The Mississippi State Senate will soon vote on a bill designed to arm teachers and professors in Mississippi classrooms. An amendment to House Bill 1083, which passed on Feb. 8 by a vote of 80-29. Sponsored by Rep. Andy Gipson (R-Braxton) the bill is designed to allow enhanced conceal carry permit holders to carry their guns on public property.

Now before the state’s Judiciary Committee, a new amendment would expand these permits to include teachers and professors employed at public and private schools. The educators would be trained and receive enhanced law-enforcement training to obtain a conceal carry permit and carry their weapon at Mississippi K-12 schools, public universities and community colleges.

The measure is not mandatory, but it provides for enhanced law-enforcement training of up to 12 hours every two years in order to obtain enhanced concealed carry permits. Local school boards would have to approve the policy first.

A question remains as to whether or not HB 1083 would allow licensed individuals to carry guns in stadiums and in other currently restricted areas on public universities. The amendment allows universities and colleges to continue any existing policies that prohibit carrying guns at stadiums and sporting events, although a 2011 law permits concealed carry holders to carry their guns on university campuses.

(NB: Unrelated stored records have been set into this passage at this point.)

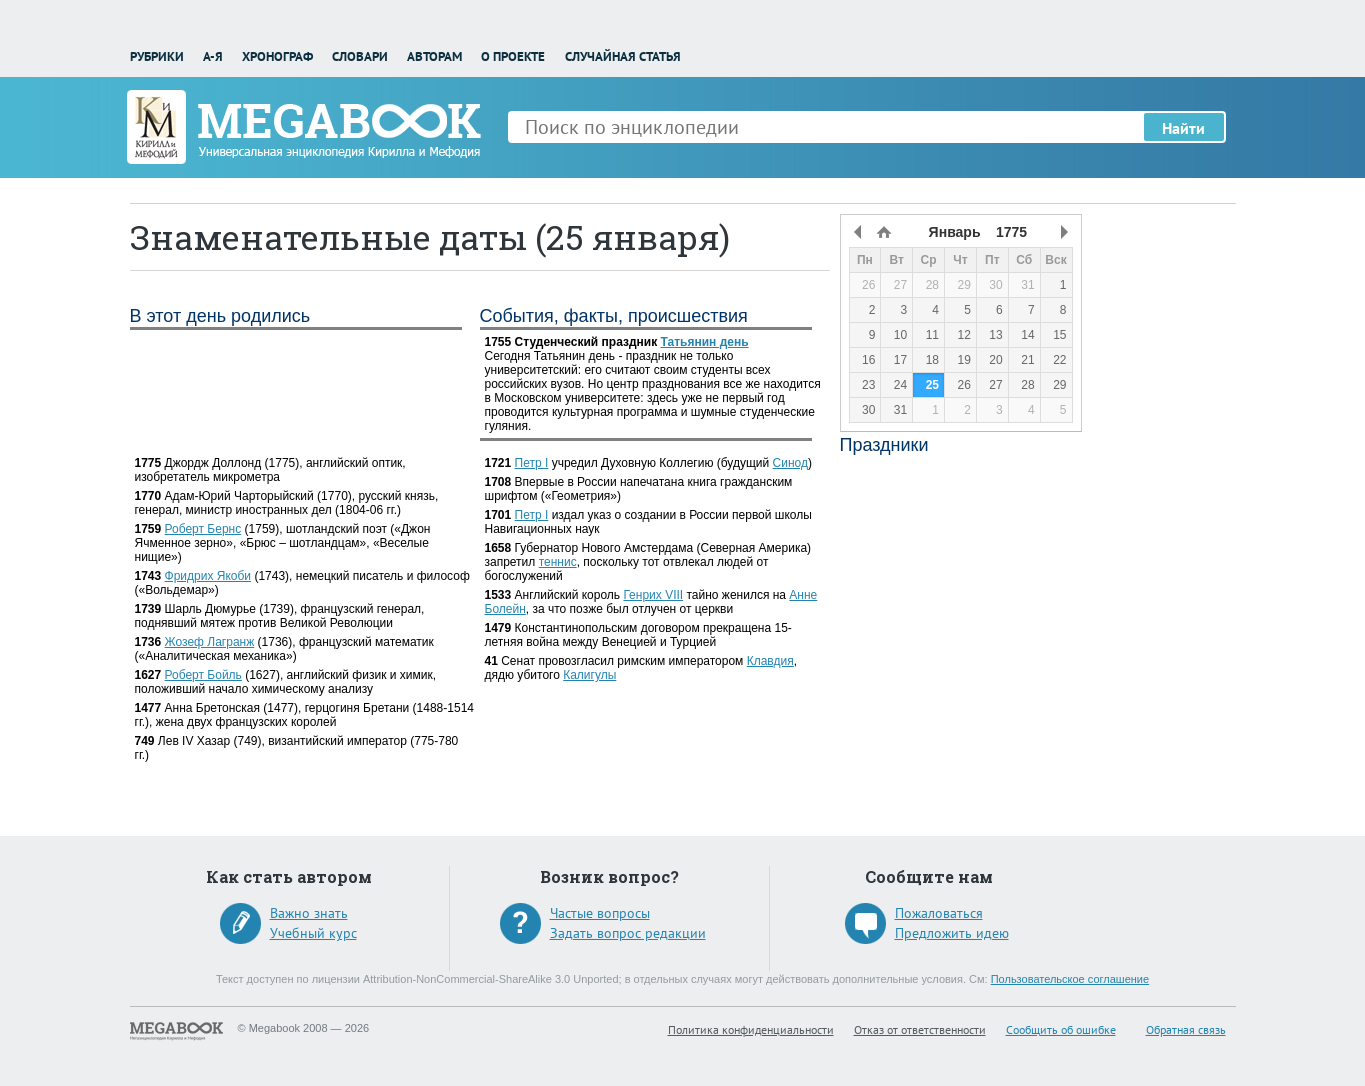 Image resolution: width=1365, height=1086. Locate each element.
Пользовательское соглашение (1070, 979)
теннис (558, 562)
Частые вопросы (600, 913)
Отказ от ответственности (920, 1029)
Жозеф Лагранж (210, 642)
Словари (360, 56)
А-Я (213, 56)
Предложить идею (952, 933)
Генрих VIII (653, 595)
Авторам (434, 56)
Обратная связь (1186, 1029)
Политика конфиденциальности (751, 1029)
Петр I (532, 463)
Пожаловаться (939, 913)
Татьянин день (705, 342)
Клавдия (770, 661)
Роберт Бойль (203, 675)
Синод (790, 463)
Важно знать (309, 913)
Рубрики (157, 56)
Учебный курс (313, 933)
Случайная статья (623, 56)
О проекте (513, 56)
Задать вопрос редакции (628, 933)
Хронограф (277, 56)
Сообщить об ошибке (1061, 1029)
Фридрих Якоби (208, 576)
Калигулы (589, 675)
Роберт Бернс (203, 529) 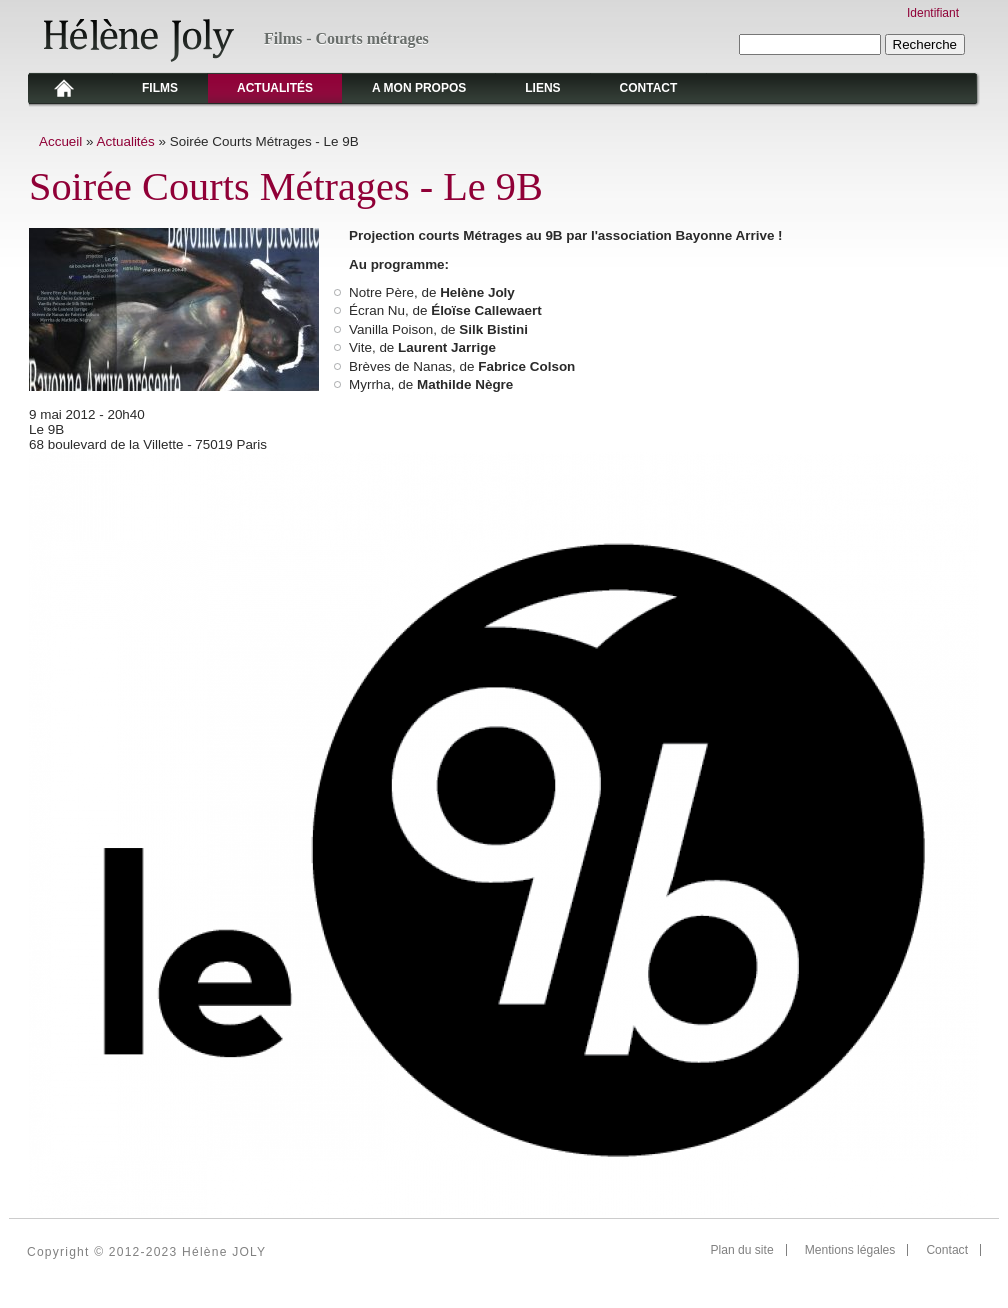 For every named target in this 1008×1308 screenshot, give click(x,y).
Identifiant (933, 13)
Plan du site (742, 1250)
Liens (542, 88)
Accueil (60, 141)
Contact (649, 88)
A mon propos (419, 88)
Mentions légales (850, 1250)
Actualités (275, 88)
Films (160, 88)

Senate Judiciary A Chairman Briggs Hopson (R- Vicksburg) proposed the amendment, stating,

People have been massacred in schools. This is an opportunity to allow schools in Mississippi the discretion to determine if they want to start a safety program that could potentially have armed, well-trained staff members.

Lt. Gov. Tate Reeves supports the amended bill, stating:

The safety of our students while in the classroom should never be in question, but that is not a given in today’s schools, unfortunately. By allowing more school staff to receive proper training on how to respond to immediate threats, I hope we can avoid the tragedies we’ve seen on campuses around the country and in Mississippi.

HB 1083 expands on the 2013 Mississippi Community Oriented Policing Services program, which matched local funds to place more trained officers in the state’s public schools.

Mississippi Association of Educators opposes the bill, and any measures that would arm teachers.

According to a Clarion Ledger poll, the majority of respondents oppose the measure. The poll is still open for voting.